Below are the records; reproduce all of them exactly but without any images.
Top of Data provided
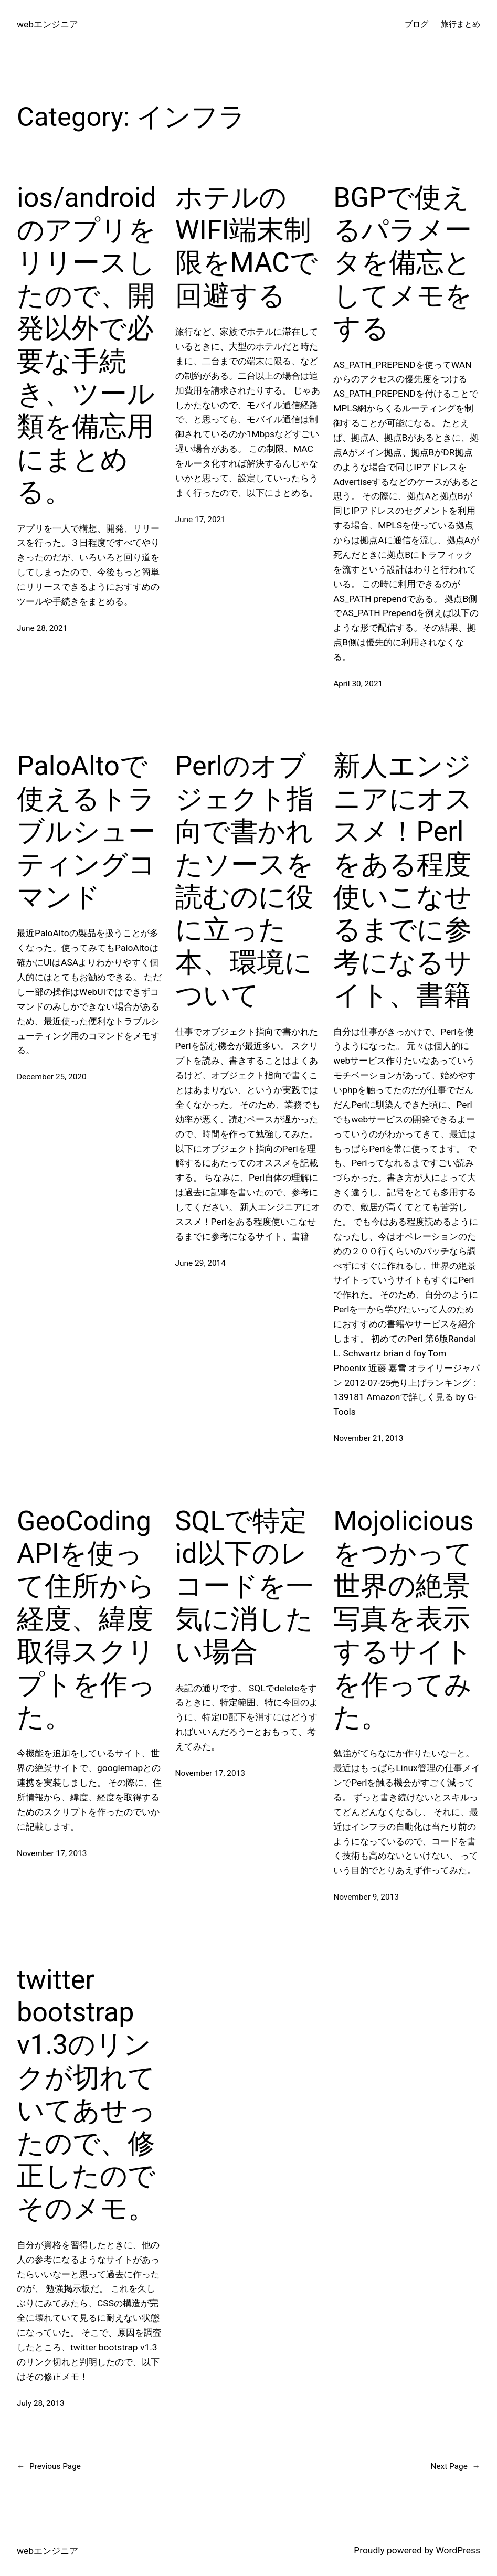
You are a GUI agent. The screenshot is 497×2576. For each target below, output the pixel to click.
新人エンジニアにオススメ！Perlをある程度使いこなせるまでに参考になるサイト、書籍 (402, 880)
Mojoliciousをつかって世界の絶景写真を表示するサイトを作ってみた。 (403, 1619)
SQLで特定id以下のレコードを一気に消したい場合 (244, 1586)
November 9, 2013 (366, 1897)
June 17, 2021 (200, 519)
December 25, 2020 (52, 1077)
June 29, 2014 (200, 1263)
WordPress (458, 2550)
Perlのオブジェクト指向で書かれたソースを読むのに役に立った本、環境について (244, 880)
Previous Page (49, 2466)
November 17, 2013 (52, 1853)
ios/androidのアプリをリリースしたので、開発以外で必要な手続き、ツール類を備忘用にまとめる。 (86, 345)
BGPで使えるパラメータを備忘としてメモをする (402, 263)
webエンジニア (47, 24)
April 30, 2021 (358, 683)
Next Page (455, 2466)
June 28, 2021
Bottom of Data provided
Answer for this exercise:
You are a GUI agent. The screenshot is 497×2576. For each target below, output the pixel to click.
新人エンジニアにオススメ！Perlをある程度使いこなせるまでに参考になるサイト、書籍 (402, 880)
Mojoliciousをつかって世界の絶景写真を表示するサイトを作ってみた。 (403, 1619)
SQLで特定id以下のレコードを一気に消したい場合 (244, 1586)
November 9, 2013 (366, 1897)
June 17, 2021 (200, 519)
December 25, 2020 (52, 1077)
June 29, 2014 (200, 1263)
WordPress (458, 2550)
Perlのオブジェクト指向で書かれたソースを読むのに役に立った本、環境について (244, 880)
Previous Page (49, 2466)
November 17, 2013 (52, 1853)
ios/androidのアプリをリリースしたので、開発以外で必要な手続き、ツール類を備忘用にまとめる。 (86, 345)
BGPで使えるパラメータを備忘としてメモをする (402, 263)
webエンジニア (47, 24)
April 30, 2021 (358, 683)
Next Page (455, 2466)
June 28, 2021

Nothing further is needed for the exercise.